Exercise brief =>
Every record below should be repeated exactly. Omit the pictures.

──────── Dataset records ────────

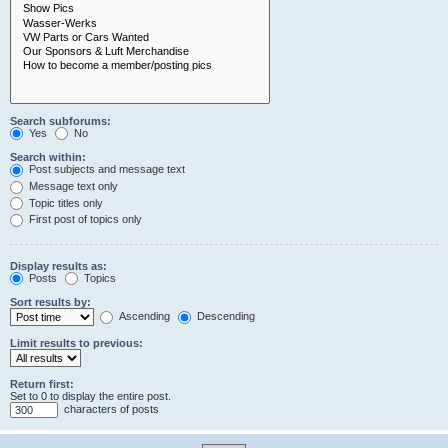
Search subforums:
Yes
No
Search within:
Post subjects and message text
Message text only
Topic titles only
First post of topics only
Display results as:
Posts
Topics
Sort results by:
Ascending
Descending
Limit results to previous:
Return first:
Set to 0 to display the entire post.
characters of posts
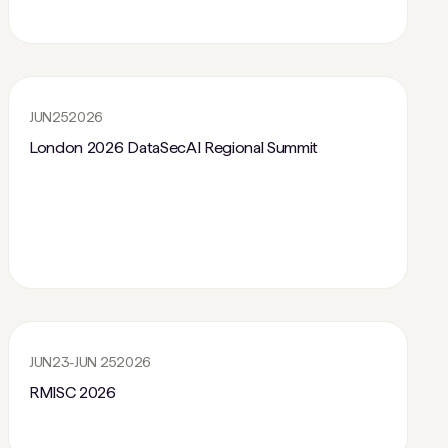
JUN
25
2026
London 2026 DataSecAI Regional Summit
JUN
23
-
JUN 25
2026
RMISC 2026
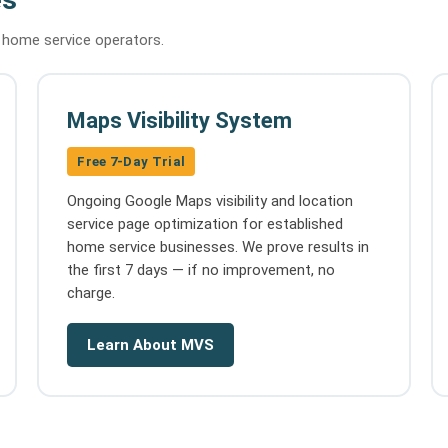
d home service operators.
Maps Visibility System
Free 7-Day Trial
Ongoing Google Maps visibility and location
service page optimization for established
home service businesses. We prove results in
the first 7 days — if no improvement, no
charge.
Learn About MVS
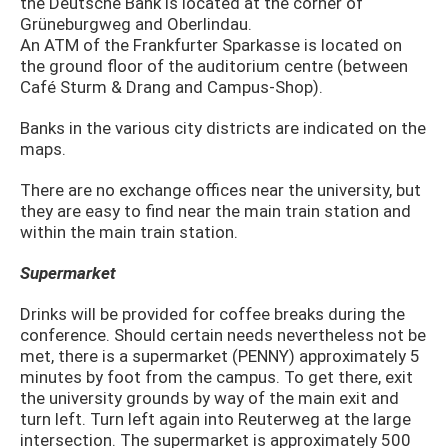
the Deutsche Bank is located at the corner of
Grüneburgweg and Oberlindau.
An ATM of the Frankfurter Sparkasse is located on
the ground floor of the auditorium centre (between
Café Sturm & Drang and Campus-Shop).
Banks in the various city districts are indicated on the
maps.
There are no exchange offices near the university, but
they are easy to find near the main train station and
within the main train station.
Supermarket
Drinks will be provided for coffee breaks during the
conference. Should certain needs nevertheless not be
met, there is a supermarket (PENNY) approxi­mately 5
minutes by foot from the campus. To get there, exit
the university grounds by way of the main exit and
turn left. Turn left again into Reuterweg at the large
intersection. The supermarket is approximately 500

────────

Exercise response =>
Search subforums:
Yes
No
Search within:
Post subjects and message text
Message text only
Topic titles only
First post of topics only
Display results as:
Posts
Topics
Sort results by:
Ascending
Descending
Limit results to previous:
Return first:
Set to 0 to display the entire post.
characters of posts
JUN
25
2026
London 2026 DataSecAI Regional Summit
JUN
23
-
JUN 25
2026
RMISC 2026
d home service operators.
Maps Visibility System
Free 7-Day Trial
Ongoing Google Maps visibility and location
service page optimization for established
home service businesses. We prove results in
the first 7 days — if no improvement, no
charge.
Learn About MVS
the Deutsche Bank is located at the corner of
Grüneburgweg and Oberlindau.
An ATM of the Frankfurter Sparkasse is located on
the ground floor of the auditorium centre (between
Café Sturm & Drang and Campus-Shop).
Banks in the various city districts are indicated on the
maps.
There are no exchange offices near the university, but
they are easy to find near the main train station and
within the main train station.
Supermarket
Drinks will be provided for coffee breaks during the
conference. Should certain needs nevertheless not be
met, there is a supermarket (PENNY) approxi­mately 5
minutes by foot from the campus. To get there, exit
the university grounds by way of the main exit and
turn left. Turn left again into Reuterweg at the large
intersection. The supermarket is approximately 500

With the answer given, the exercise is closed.